Byler syndrome K74.5

Rare, congenital cholestatic liver disease. It is also known as progressive familial intrahepatic cholestasis type PFIC1.

The prevalence of PFIC types 1-3 is 1:50,000 to 1: 100,000 births. PFIC1 < PFIC2 and PFIC3.

The disease is already registered in early infancy. Signs of cholestasis: discoloured stools, dark urine, recurrent or permanent icterus, hepatomegaly and severe itching. Patients develop progressive cirrhosis of the liver at an early stage. Extrahepatic symptoms have been reported, including persistent short stature, watery diarrhoea, pancreatitis and sensorineural deafness.

Channelicular cholestasis; no ductal proliferations.

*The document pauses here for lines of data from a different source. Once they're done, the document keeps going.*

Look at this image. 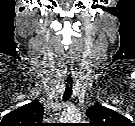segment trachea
<instances>
[{
  "mask_svg": "<svg viewBox=\"0 0 135 126\" xmlns=\"http://www.w3.org/2000/svg\"><path fill=\"white\" fill-rule=\"evenodd\" d=\"M72 83H73V81H72L71 75L69 74L68 78H67L66 88H65V91H64V94H63V101H67V100H69L71 98V95H72Z\"/></svg>",
  "mask_w": 135,
  "mask_h": 126,
  "instance_id": "1",
  "label": "trachea"
}]
</instances>
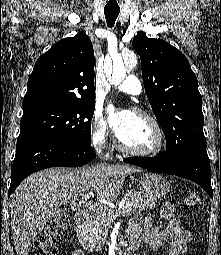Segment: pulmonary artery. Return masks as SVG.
<instances>
[{
  "mask_svg": "<svg viewBox=\"0 0 221 255\" xmlns=\"http://www.w3.org/2000/svg\"><path fill=\"white\" fill-rule=\"evenodd\" d=\"M115 88L130 95H140L142 91L141 83L134 75L127 76L121 83L117 84Z\"/></svg>",
  "mask_w": 221,
  "mask_h": 255,
  "instance_id": "e3ab8cb5",
  "label": "pulmonary artery"
}]
</instances>
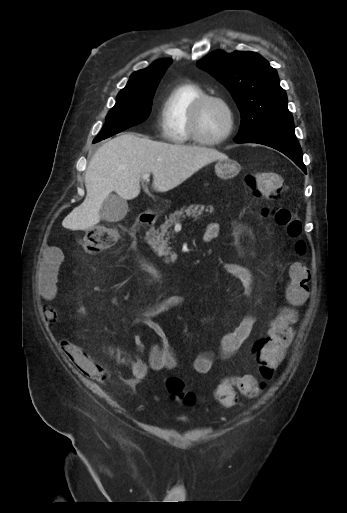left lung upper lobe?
Listing matches in <instances>:
<instances>
[{
	"label": "left lung upper lobe",
	"mask_w": 347,
	"mask_h": 513,
	"mask_svg": "<svg viewBox=\"0 0 347 513\" xmlns=\"http://www.w3.org/2000/svg\"><path fill=\"white\" fill-rule=\"evenodd\" d=\"M231 93L241 112L236 142L267 127L293 124L287 96L279 85L277 72L259 54L215 51L197 62Z\"/></svg>",
	"instance_id": "left-lung-upper-lobe-1"
}]
</instances>
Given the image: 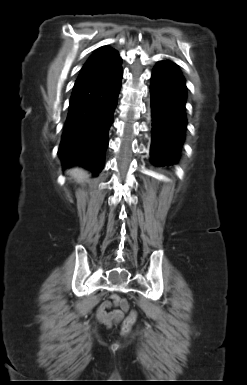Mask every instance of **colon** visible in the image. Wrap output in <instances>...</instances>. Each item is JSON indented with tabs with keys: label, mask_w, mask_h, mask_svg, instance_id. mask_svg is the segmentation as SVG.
Instances as JSON below:
<instances>
[{
	"label": "colon",
	"mask_w": 247,
	"mask_h": 385,
	"mask_svg": "<svg viewBox=\"0 0 247 385\" xmlns=\"http://www.w3.org/2000/svg\"><path fill=\"white\" fill-rule=\"evenodd\" d=\"M127 308L128 306H126V309ZM136 320H137V312L135 310H131L122 322L121 332L125 335L129 334Z\"/></svg>",
	"instance_id": "colon-1"
}]
</instances>
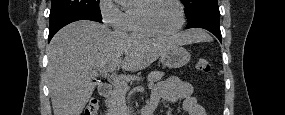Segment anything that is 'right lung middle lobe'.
<instances>
[{"mask_svg":"<svg viewBox=\"0 0 285 115\" xmlns=\"http://www.w3.org/2000/svg\"><path fill=\"white\" fill-rule=\"evenodd\" d=\"M50 23L69 15H86L101 19L99 0H51Z\"/></svg>","mask_w":285,"mask_h":115,"instance_id":"1","label":"right lung middle lobe"}]
</instances>
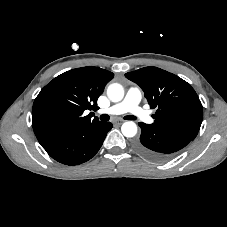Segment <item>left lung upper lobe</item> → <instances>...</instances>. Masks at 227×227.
<instances>
[{"label":"left lung upper lobe","mask_w":227,"mask_h":227,"mask_svg":"<svg viewBox=\"0 0 227 227\" xmlns=\"http://www.w3.org/2000/svg\"><path fill=\"white\" fill-rule=\"evenodd\" d=\"M125 76L141 87L151 108H158L151 126L195 139L202 123L203 108L189 83L157 67H144Z\"/></svg>","instance_id":"obj_1"}]
</instances>
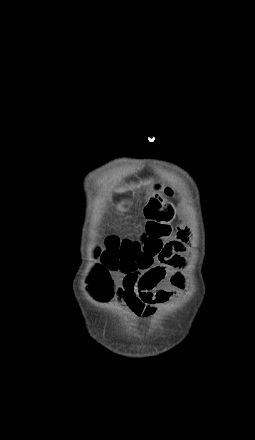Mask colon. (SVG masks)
<instances>
[{
    "label": "colon",
    "mask_w": 255,
    "mask_h": 440,
    "mask_svg": "<svg viewBox=\"0 0 255 440\" xmlns=\"http://www.w3.org/2000/svg\"><path fill=\"white\" fill-rule=\"evenodd\" d=\"M171 193L170 189L164 188L150 195L144 207V231L138 238L108 237L104 249L97 252L103 268L95 273L89 289L100 300H106L108 293L106 271L130 273L144 270L151 267L155 259L160 260L165 256L167 243L163 239L171 235V222L175 217V209L167 200Z\"/></svg>",
    "instance_id": "1"
}]
</instances>
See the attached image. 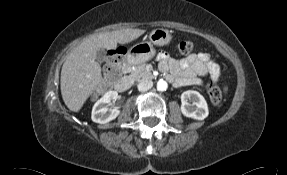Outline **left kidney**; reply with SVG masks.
Returning <instances> with one entry per match:
<instances>
[{
	"label": "left kidney",
	"instance_id": "obj_1",
	"mask_svg": "<svg viewBox=\"0 0 287 175\" xmlns=\"http://www.w3.org/2000/svg\"><path fill=\"white\" fill-rule=\"evenodd\" d=\"M189 100L192 103H189ZM181 102V112L186 117L204 120L209 114L205 98L197 91L187 90L183 92Z\"/></svg>",
	"mask_w": 287,
	"mask_h": 175
}]
</instances>
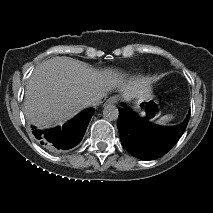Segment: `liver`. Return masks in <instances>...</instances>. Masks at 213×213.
<instances>
[{"label":"liver","instance_id":"1","mask_svg":"<svg viewBox=\"0 0 213 213\" xmlns=\"http://www.w3.org/2000/svg\"><path fill=\"white\" fill-rule=\"evenodd\" d=\"M117 89L126 98L150 91L147 80H126L121 73L96 71L87 64L57 56L40 64L25 91V113L39 128L62 124L87 107L86 100Z\"/></svg>","mask_w":213,"mask_h":213}]
</instances>
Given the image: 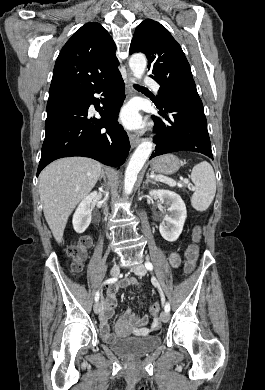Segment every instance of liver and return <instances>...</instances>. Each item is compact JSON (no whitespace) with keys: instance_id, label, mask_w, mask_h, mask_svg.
Segmentation results:
<instances>
[{"instance_id":"obj_1","label":"liver","mask_w":265,"mask_h":390,"mask_svg":"<svg viewBox=\"0 0 265 390\" xmlns=\"http://www.w3.org/2000/svg\"><path fill=\"white\" fill-rule=\"evenodd\" d=\"M102 165L85 157L62 158L40 174L39 194L45 219L58 243L75 206L94 188Z\"/></svg>"}]
</instances>
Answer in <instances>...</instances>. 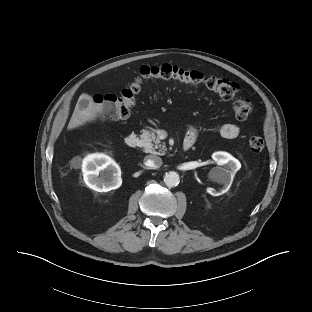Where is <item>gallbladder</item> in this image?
Masks as SVG:
<instances>
[{
	"label": "gallbladder",
	"instance_id": "1",
	"mask_svg": "<svg viewBox=\"0 0 312 312\" xmlns=\"http://www.w3.org/2000/svg\"><path fill=\"white\" fill-rule=\"evenodd\" d=\"M86 103V101L82 100L81 104ZM101 111L105 115H110L113 112V105L108 101H103L101 104Z\"/></svg>",
	"mask_w": 312,
	"mask_h": 312
}]
</instances>
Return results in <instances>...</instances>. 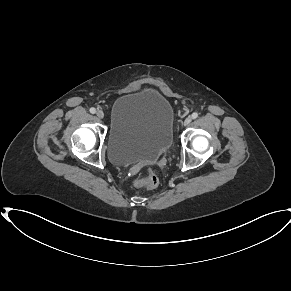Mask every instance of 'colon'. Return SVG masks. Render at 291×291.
<instances>
[{"mask_svg": "<svg viewBox=\"0 0 291 291\" xmlns=\"http://www.w3.org/2000/svg\"><path fill=\"white\" fill-rule=\"evenodd\" d=\"M158 184V177L153 171H148L146 175L141 179H136L133 182L135 187L153 188Z\"/></svg>", "mask_w": 291, "mask_h": 291, "instance_id": "1", "label": "colon"}]
</instances>
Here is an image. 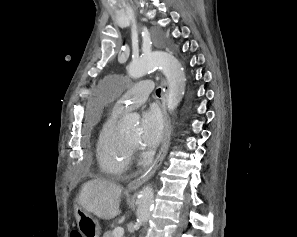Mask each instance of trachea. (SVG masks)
<instances>
[{"mask_svg":"<svg viewBox=\"0 0 297 237\" xmlns=\"http://www.w3.org/2000/svg\"><path fill=\"white\" fill-rule=\"evenodd\" d=\"M156 94H157L158 96H160V94H161V89H160V88L156 90Z\"/></svg>","mask_w":297,"mask_h":237,"instance_id":"trachea-1","label":"trachea"}]
</instances>
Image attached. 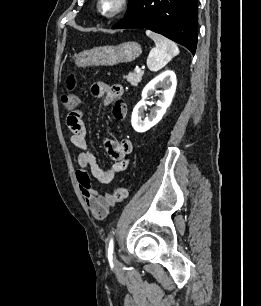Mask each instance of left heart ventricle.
I'll return each instance as SVG.
<instances>
[{"label": "left heart ventricle", "mask_w": 261, "mask_h": 306, "mask_svg": "<svg viewBox=\"0 0 261 306\" xmlns=\"http://www.w3.org/2000/svg\"><path fill=\"white\" fill-rule=\"evenodd\" d=\"M102 6L105 11H111L115 7V0H104Z\"/></svg>", "instance_id": "obj_1"}]
</instances>
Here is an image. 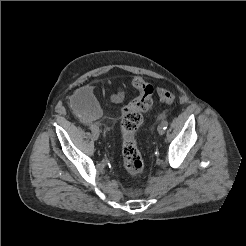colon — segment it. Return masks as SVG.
Instances as JSON below:
<instances>
[{"instance_id": "1", "label": "colon", "mask_w": 246, "mask_h": 246, "mask_svg": "<svg viewBox=\"0 0 246 246\" xmlns=\"http://www.w3.org/2000/svg\"><path fill=\"white\" fill-rule=\"evenodd\" d=\"M133 86L139 91V95L130 102L122 111V155L126 171L133 176L143 172L144 161L138 150L135 134L143 123V115L153 104L154 88L141 77H135ZM159 99L166 104H173L175 96L164 87L156 88Z\"/></svg>"}]
</instances>
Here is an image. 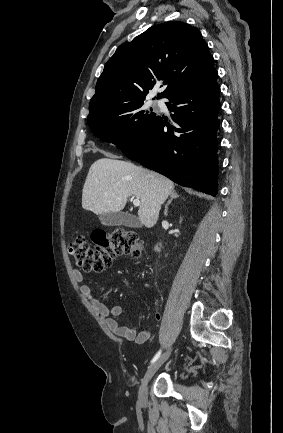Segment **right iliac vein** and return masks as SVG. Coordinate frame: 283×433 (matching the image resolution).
<instances>
[{
  "label": "right iliac vein",
  "mask_w": 283,
  "mask_h": 433,
  "mask_svg": "<svg viewBox=\"0 0 283 433\" xmlns=\"http://www.w3.org/2000/svg\"><path fill=\"white\" fill-rule=\"evenodd\" d=\"M171 352H172V347L169 348L163 355H161V357H159L153 364H151L148 367L139 388L138 398L141 405H145L148 402L147 393H148L149 381L152 379L153 375L161 367V365L168 359Z\"/></svg>",
  "instance_id": "obj_1"
}]
</instances>
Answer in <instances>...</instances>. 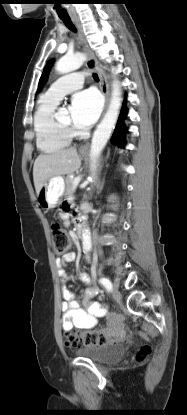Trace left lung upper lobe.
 I'll use <instances>...</instances> for the list:
<instances>
[{
    "instance_id": "left-lung-upper-lobe-1",
    "label": "left lung upper lobe",
    "mask_w": 187,
    "mask_h": 415,
    "mask_svg": "<svg viewBox=\"0 0 187 415\" xmlns=\"http://www.w3.org/2000/svg\"><path fill=\"white\" fill-rule=\"evenodd\" d=\"M52 62H53V60H50V61L46 64V66H45V68H44V70H43V73H42V75H41V78H40V81H39V84H38V90H37V93H38V92H40V90L42 89L43 85L45 84V82H46V80H47V76H48V73H49V69H50V67H51V65H52Z\"/></svg>"
}]
</instances>
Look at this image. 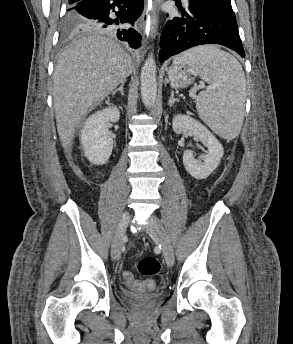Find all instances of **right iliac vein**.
Segmentation results:
<instances>
[{
    "mask_svg": "<svg viewBox=\"0 0 293 344\" xmlns=\"http://www.w3.org/2000/svg\"><path fill=\"white\" fill-rule=\"evenodd\" d=\"M130 217L131 216H130L129 211H125L115 231V234L112 240V247H111V256L114 260L118 259L121 254L122 239L125 235Z\"/></svg>",
    "mask_w": 293,
    "mask_h": 344,
    "instance_id": "63e3f726",
    "label": "right iliac vein"
}]
</instances>
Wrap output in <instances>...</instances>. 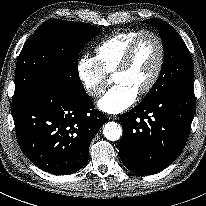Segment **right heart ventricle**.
<instances>
[{
    "mask_svg": "<svg viewBox=\"0 0 206 206\" xmlns=\"http://www.w3.org/2000/svg\"><path fill=\"white\" fill-rule=\"evenodd\" d=\"M141 32L140 30L118 32L103 40L96 47V59L105 73L110 74L115 71L128 46Z\"/></svg>",
    "mask_w": 206,
    "mask_h": 206,
    "instance_id": "1",
    "label": "right heart ventricle"
}]
</instances>
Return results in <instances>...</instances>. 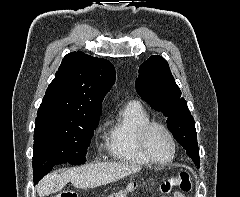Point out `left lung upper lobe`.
<instances>
[{"instance_id":"obj_1","label":"left lung upper lobe","mask_w":240,"mask_h":197,"mask_svg":"<svg viewBox=\"0 0 240 197\" xmlns=\"http://www.w3.org/2000/svg\"><path fill=\"white\" fill-rule=\"evenodd\" d=\"M136 91L153 109L167 117V127L186 150L193 162L200 166L195 123L187 103L171 74L167 61L153 55L139 67Z\"/></svg>"}]
</instances>
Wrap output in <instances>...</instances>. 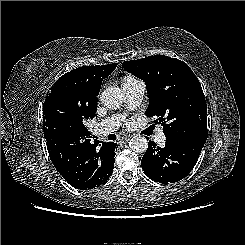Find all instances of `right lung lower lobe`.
Segmentation results:
<instances>
[{
	"label": "right lung lower lobe",
	"instance_id": "obj_1",
	"mask_svg": "<svg viewBox=\"0 0 245 245\" xmlns=\"http://www.w3.org/2000/svg\"><path fill=\"white\" fill-rule=\"evenodd\" d=\"M91 144L83 140L70 144L64 138L47 141L52 163L62 177L74 188L87 190L108 180L113 172L116 143Z\"/></svg>",
	"mask_w": 245,
	"mask_h": 245
}]
</instances>
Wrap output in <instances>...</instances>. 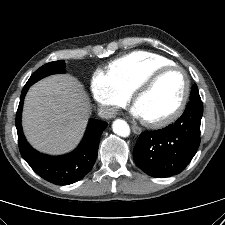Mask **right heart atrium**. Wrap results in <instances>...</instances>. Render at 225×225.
<instances>
[{"instance_id": "d8ad5b80", "label": "right heart atrium", "mask_w": 225, "mask_h": 225, "mask_svg": "<svg viewBox=\"0 0 225 225\" xmlns=\"http://www.w3.org/2000/svg\"><path fill=\"white\" fill-rule=\"evenodd\" d=\"M91 91L97 103L110 116L115 115L130 100V95L121 90L108 73L100 70L92 76Z\"/></svg>"}]
</instances>
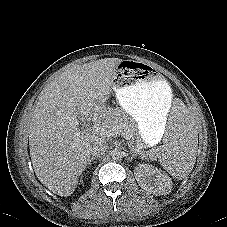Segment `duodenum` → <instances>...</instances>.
Here are the masks:
<instances>
[{
    "instance_id": "obj_1",
    "label": "duodenum",
    "mask_w": 227,
    "mask_h": 227,
    "mask_svg": "<svg viewBox=\"0 0 227 227\" xmlns=\"http://www.w3.org/2000/svg\"><path fill=\"white\" fill-rule=\"evenodd\" d=\"M103 113L101 111H96L92 114L91 119L94 122H98L102 119Z\"/></svg>"
}]
</instances>
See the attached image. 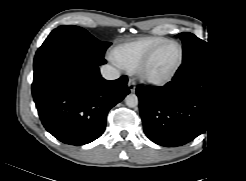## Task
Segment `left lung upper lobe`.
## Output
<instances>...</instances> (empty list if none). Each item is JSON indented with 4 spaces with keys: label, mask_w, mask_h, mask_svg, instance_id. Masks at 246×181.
<instances>
[{
    "label": "left lung upper lobe",
    "mask_w": 246,
    "mask_h": 181,
    "mask_svg": "<svg viewBox=\"0 0 246 181\" xmlns=\"http://www.w3.org/2000/svg\"><path fill=\"white\" fill-rule=\"evenodd\" d=\"M177 36L183 42V58L212 49L209 43L199 39L192 33H180Z\"/></svg>",
    "instance_id": "obj_1"
}]
</instances>
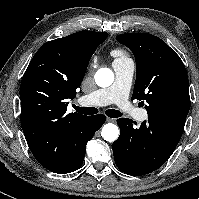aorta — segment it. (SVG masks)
Here are the masks:
<instances>
[{"instance_id":"obj_1","label":"aorta","mask_w":199,"mask_h":199,"mask_svg":"<svg viewBox=\"0 0 199 199\" xmlns=\"http://www.w3.org/2000/svg\"><path fill=\"white\" fill-rule=\"evenodd\" d=\"M113 81L114 73L109 68H101L95 74V82L100 87H108ZM101 135L106 141H115L119 136V128L113 123L105 124L102 128Z\"/></svg>"}]
</instances>
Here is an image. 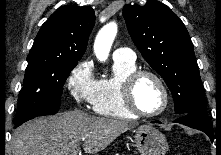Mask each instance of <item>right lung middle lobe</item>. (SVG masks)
I'll use <instances>...</instances> for the list:
<instances>
[{
	"mask_svg": "<svg viewBox=\"0 0 221 155\" xmlns=\"http://www.w3.org/2000/svg\"><path fill=\"white\" fill-rule=\"evenodd\" d=\"M23 88L19 93L14 124H21L43 113L59 110L63 85L77 63L33 59L27 60Z\"/></svg>",
	"mask_w": 221,
	"mask_h": 155,
	"instance_id": "obj_1",
	"label": "right lung middle lobe"
}]
</instances>
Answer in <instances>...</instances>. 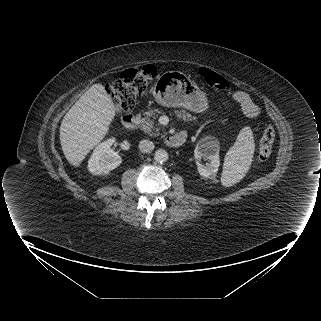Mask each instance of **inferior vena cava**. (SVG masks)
<instances>
[{
  "mask_svg": "<svg viewBox=\"0 0 321 321\" xmlns=\"http://www.w3.org/2000/svg\"><path fill=\"white\" fill-rule=\"evenodd\" d=\"M154 147V143L148 139H144L139 142V149L143 153H150Z\"/></svg>",
  "mask_w": 321,
  "mask_h": 321,
  "instance_id": "inferior-vena-cava-1",
  "label": "inferior vena cava"
}]
</instances>
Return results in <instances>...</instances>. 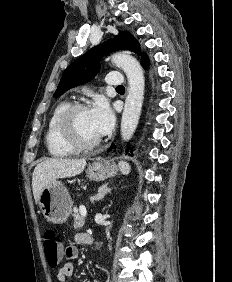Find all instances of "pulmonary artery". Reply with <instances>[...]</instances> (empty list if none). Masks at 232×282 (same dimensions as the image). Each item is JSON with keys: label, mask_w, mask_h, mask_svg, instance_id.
<instances>
[{"label": "pulmonary artery", "mask_w": 232, "mask_h": 282, "mask_svg": "<svg viewBox=\"0 0 232 282\" xmlns=\"http://www.w3.org/2000/svg\"><path fill=\"white\" fill-rule=\"evenodd\" d=\"M106 83L111 86H120L123 84V77L119 72H110L106 76Z\"/></svg>", "instance_id": "e3ab8cb5"}]
</instances>
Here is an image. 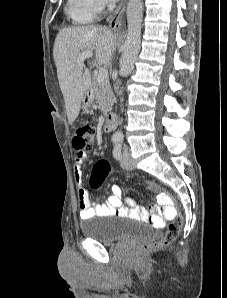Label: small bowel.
<instances>
[{
    "label": "small bowel",
    "mask_w": 227,
    "mask_h": 298,
    "mask_svg": "<svg viewBox=\"0 0 227 298\" xmlns=\"http://www.w3.org/2000/svg\"><path fill=\"white\" fill-rule=\"evenodd\" d=\"M88 156L85 150H76L74 156V179L78 186L79 216L82 220H87L95 216H127L146 218L148 211L145 207L131 204L130 210L123 205L122 188L112 185V194L106 203L99 197L90 198L88 190L83 187V168Z\"/></svg>",
    "instance_id": "1"
}]
</instances>
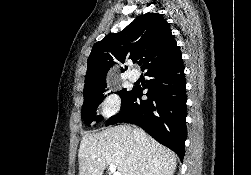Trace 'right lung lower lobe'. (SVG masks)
Returning a JSON list of instances; mask_svg holds the SVG:
<instances>
[{"label":"right lung lower lobe","instance_id":"obj_1","mask_svg":"<svg viewBox=\"0 0 251 175\" xmlns=\"http://www.w3.org/2000/svg\"><path fill=\"white\" fill-rule=\"evenodd\" d=\"M151 77L144 88L148 99L142 100V88L134 87L122 97L121 112L106 125L132 123L143 128L159 143L173 150L183 160L187 138L186 90L182 57L146 72Z\"/></svg>","mask_w":251,"mask_h":175}]
</instances>
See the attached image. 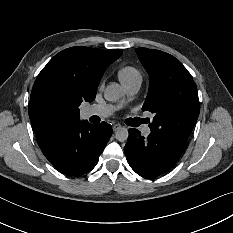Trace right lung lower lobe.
Returning a JSON list of instances; mask_svg holds the SVG:
<instances>
[{"label":"right lung lower lobe","mask_w":233,"mask_h":233,"mask_svg":"<svg viewBox=\"0 0 233 233\" xmlns=\"http://www.w3.org/2000/svg\"><path fill=\"white\" fill-rule=\"evenodd\" d=\"M112 135L106 122L92 125L87 121H67L36 134L44 156L59 171L80 176L98 163Z\"/></svg>","instance_id":"98d812e1"}]
</instances>
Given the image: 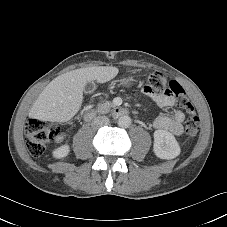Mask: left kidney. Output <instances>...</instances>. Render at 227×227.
Here are the masks:
<instances>
[{
  "label": "left kidney",
  "mask_w": 227,
  "mask_h": 227,
  "mask_svg": "<svg viewBox=\"0 0 227 227\" xmlns=\"http://www.w3.org/2000/svg\"><path fill=\"white\" fill-rule=\"evenodd\" d=\"M154 153L160 159H173L180 154V146L175 137L168 131L154 132Z\"/></svg>",
  "instance_id": "obj_1"
}]
</instances>
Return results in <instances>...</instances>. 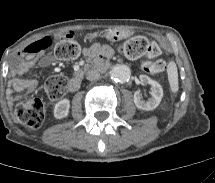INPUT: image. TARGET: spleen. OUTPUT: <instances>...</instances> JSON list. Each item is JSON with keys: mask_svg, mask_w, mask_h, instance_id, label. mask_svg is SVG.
Returning <instances> with one entry per match:
<instances>
[{"mask_svg": "<svg viewBox=\"0 0 215 183\" xmlns=\"http://www.w3.org/2000/svg\"><path fill=\"white\" fill-rule=\"evenodd\" d=\"M168 80H169L170 89L173 93V97H175V94L179 90L178 72H177V67L175 63H170L168 66Z\"/></svg>", "mask_w": 215, "mask_h": 183, "instance_id": "spleen-1", "label": "spleen"}]
</instances>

Cholangiography: normal biliary system. Prenatal diagnosis is recommended if both parents have a mutated gene.

The treatment of Byler's syndrome consists of a liver transplantation (partial liver transplantation) in about 50% of those affected. It leads to a cure.

Ursodesoxycholic acid: Ursodesoxycholic acid can be used as a bridging agent to slow down the progress of the disease.

MCT diet (diet with medium-chain triglycerides. MCT=Acronym for "medium-chain triglycerides"). improves the absorption of fat and fat-soluble vitamins.

The itching can be reduced by Rifampicin

Without a liver transplant, the prognosis is poor. Only few children reach the age of 10 years.

1. Keitel V et al (2019) Targeting FXR in cholestasis. Handb Exp Pharmacol doi: 10.1007/164_2019_231.

2. Vitale G et al (2019) Familial intrahepatic cholestasis: New and wide perspectives. Dig Liver Dis 51:922-933.